Salgın ile çabada umudun aşı çalışmaları olduğunu lakin aşı bulunana kadar maske, uzaklık ve hijyen kurallarına uyarak korona virüsten korunulabileceğine değinen Bilim Şurası Üyesi Kayıpmaz, “Salgının bitmesi için önemli gördüğümüz, aşının ne zaman bulunacağı, ona nasıl ulaşılacağı ve tesirinin ne olacağı şimdi tam olarak bilinmezken; maske, fiziki aralık ve el paklığı ile yüzde yüze yakın korunacağımız çok nihaidir. Fakat son günlerde bu hususun önemsenmemesi biz sağlıkçıları kaygılandırmakta ve çok üzmektedir. Toplumsal medyanın yaygın olarak kullanılır hale geldiği bir devirde yaşıyoruz. Artık Instagram kullanıcısı birçok kişi, önlemlere uyup uymadığınızı anlık görebiliyor. Maskenin, uzaklığın unutulduğu ortamlardan fotoğraf paylaşan kişilerin, paylaşımdan sonraki birkaç gün içinde kendilerinde hastalık belirtilerinin ortaya çıkması yahut yakın temaslı olduğu şahısta Covid-19 saptanması nedeniyle sağlık yardımı arayışına girmesi en çok da sağlık çalışanlarını üzüyor. 6 aydır her gün uzmanlar televizyonlarda, gazetelerde, toplumsal medyada önemli ihtarlarda bulunuyor. Bu ikazlara aldırış etmeden hayatına devam edenleri gören sağlık çalışanları, kısa bir müddet sonra bu insanları tekrardan sağlığına kavuşturmak için gecesini gündüzüne katıyor. Meğer o sağlık çalışanlarından aylardır sevdiklerini göremeyen, evlatlarına, ana, babalarına sarılamayanlar var” diye konuştu.
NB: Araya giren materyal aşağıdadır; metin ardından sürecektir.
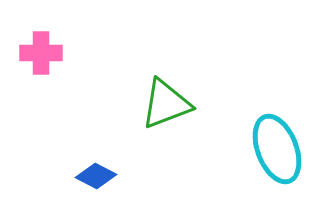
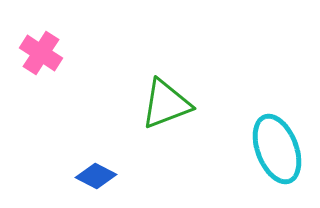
pink cross: rotated 33 degrees clockwise
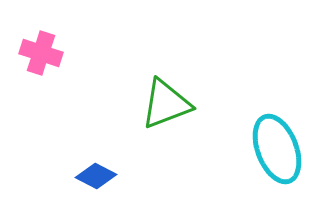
pink cross: rotated 15 degrees counterclockwise
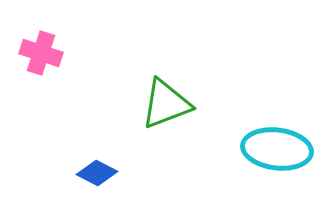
cyan ellipse: rotated 62 degrees counterclockwise
blue diamond: moved 1 px right, 3 px up
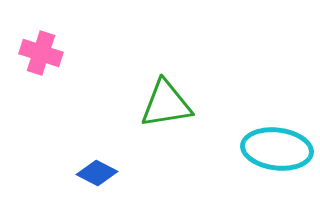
green triangle: rotated 12 degrees clockwise
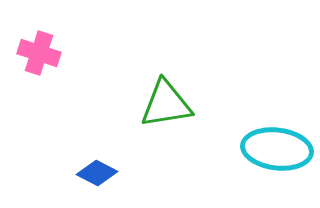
pink cross: moved 2 px left
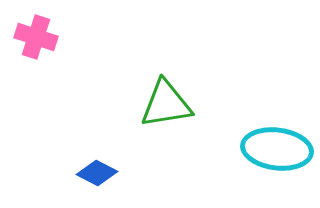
pink cross: moved 3 px left, 16 px up
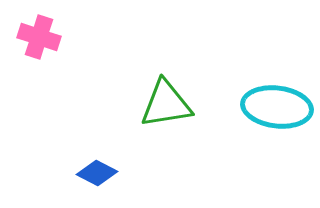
pink cross: moved 3 px right
cyan ellipse: moved 42 px up
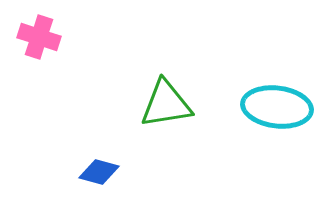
blue diamond: moved 2 px right, 1 px up; rotated 12 degrees counterclockwise
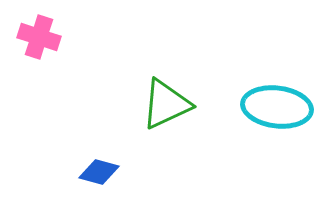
green triangle: rotated 16 degrees counterclockwise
“Ülkemiz dünyanın en fedakar sağlık çalışanlarına sahip”
Türkiye’deki sağlık sisteminin birçok ülkeye göre çok güçlü olduğunu belirten Doç. Dr. Kayıpmaz, “Ne gurur vericidir ki ülkemiz dünyanın en fedakâr sağlık çalışanlarına sahiptir. Bu fedakâr sağlık ordusu, filyasyonda, teşhiste, tedavide 7 gün 24 saat iş başındadır. Yeni açılan sağlık tesislerimiz dünyanın birçok ülkesinden ziyaretçilerin hayranlığını kazanmış durumdadır. Artık ülkemizde üretilen ilaçlarımız var ve bu ilaçların da katkısıyla hastalığın zatürreye dönüşme oranı makul bir seviyenin üstüne çıkmadı. Bununla birlikte sağlık çalışanlarımıza, sağlık tesislerimize, tedavi imkanlarımıza güvenerek önlemi ve toplumsal hayattaki denetimi asla elden bırakmamalıyız” tabirlerini kullandı.
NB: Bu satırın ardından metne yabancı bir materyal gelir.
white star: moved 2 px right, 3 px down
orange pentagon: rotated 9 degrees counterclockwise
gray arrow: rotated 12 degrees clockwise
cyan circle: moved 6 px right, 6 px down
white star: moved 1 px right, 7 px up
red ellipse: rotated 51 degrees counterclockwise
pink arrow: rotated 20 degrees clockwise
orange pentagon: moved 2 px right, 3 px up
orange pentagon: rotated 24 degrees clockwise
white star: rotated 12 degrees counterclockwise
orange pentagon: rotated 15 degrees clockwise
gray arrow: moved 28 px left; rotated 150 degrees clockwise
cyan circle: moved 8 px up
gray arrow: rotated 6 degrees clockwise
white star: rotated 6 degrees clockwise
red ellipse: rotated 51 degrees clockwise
“HES kodunu yaygın olarak kullanalım”
Hayat Eve Sığar uygulamasının ve HES kodu kullanımının bu dönmede çok önemli olduğunu belirten Doç. Dr. Kayıpmaz, “Ankara’da, İstanbul’da, Van’da, Diyarbakır’da, Antalya’da, Bodrum’da, Trabzon’da, nerede olursak olalım salgının denetimi için devletimizin koymuş olduğu kurallara, kanunlara harfiyen uyalım. HES kodunu kurumlarda, okullarda, iş yerlerinde, lokantalarda, pastanelerde, güzellik salonlarında, kuaförlerde, iller ortası nakliyecilikte, velhasıl her kurum ve işletmede yaygın olarak kullanalım. Böylelikle riskli kişilerin toplu halde bulunulan ve yakın temas riski olan yerlere girişini denetim altına alalım” biçiminde konuştu.